━━━━━ Entries shown
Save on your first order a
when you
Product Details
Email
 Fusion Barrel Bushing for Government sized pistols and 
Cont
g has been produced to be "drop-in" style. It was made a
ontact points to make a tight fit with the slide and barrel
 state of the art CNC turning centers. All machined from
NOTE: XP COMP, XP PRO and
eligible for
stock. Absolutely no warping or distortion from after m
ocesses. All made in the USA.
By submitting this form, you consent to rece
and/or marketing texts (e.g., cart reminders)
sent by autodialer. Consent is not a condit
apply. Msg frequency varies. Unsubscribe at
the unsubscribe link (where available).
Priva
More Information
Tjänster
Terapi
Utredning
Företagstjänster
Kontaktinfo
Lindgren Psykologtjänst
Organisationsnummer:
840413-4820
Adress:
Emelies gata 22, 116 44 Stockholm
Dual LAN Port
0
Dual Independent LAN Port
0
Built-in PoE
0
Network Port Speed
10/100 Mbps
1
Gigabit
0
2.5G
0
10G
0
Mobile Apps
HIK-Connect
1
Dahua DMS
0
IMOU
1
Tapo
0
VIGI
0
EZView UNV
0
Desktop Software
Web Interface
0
━━━━━━━━━━
━━━━━ Entries shown
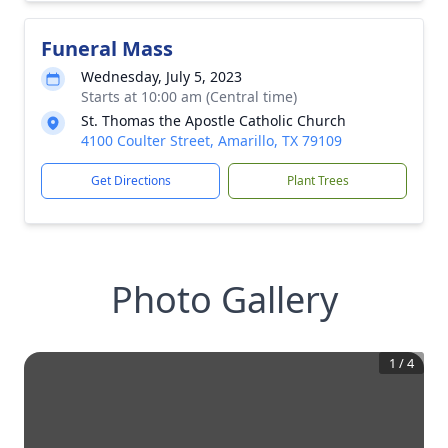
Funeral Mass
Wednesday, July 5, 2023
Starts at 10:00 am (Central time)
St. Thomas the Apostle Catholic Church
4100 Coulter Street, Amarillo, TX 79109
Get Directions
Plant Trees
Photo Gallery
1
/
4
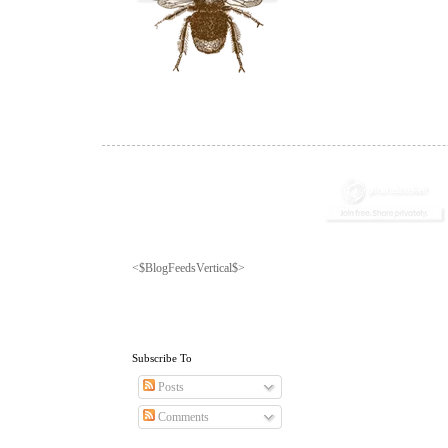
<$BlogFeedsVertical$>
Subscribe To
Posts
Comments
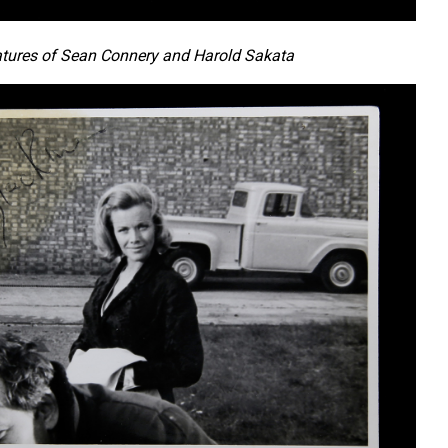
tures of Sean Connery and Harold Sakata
━━━━━━━━━━
**Your objective**. The lines above that hold the string "Dual" are to be located and copied.

**Exercise result**.
Dual LAN Port
Dual Independent LAN Port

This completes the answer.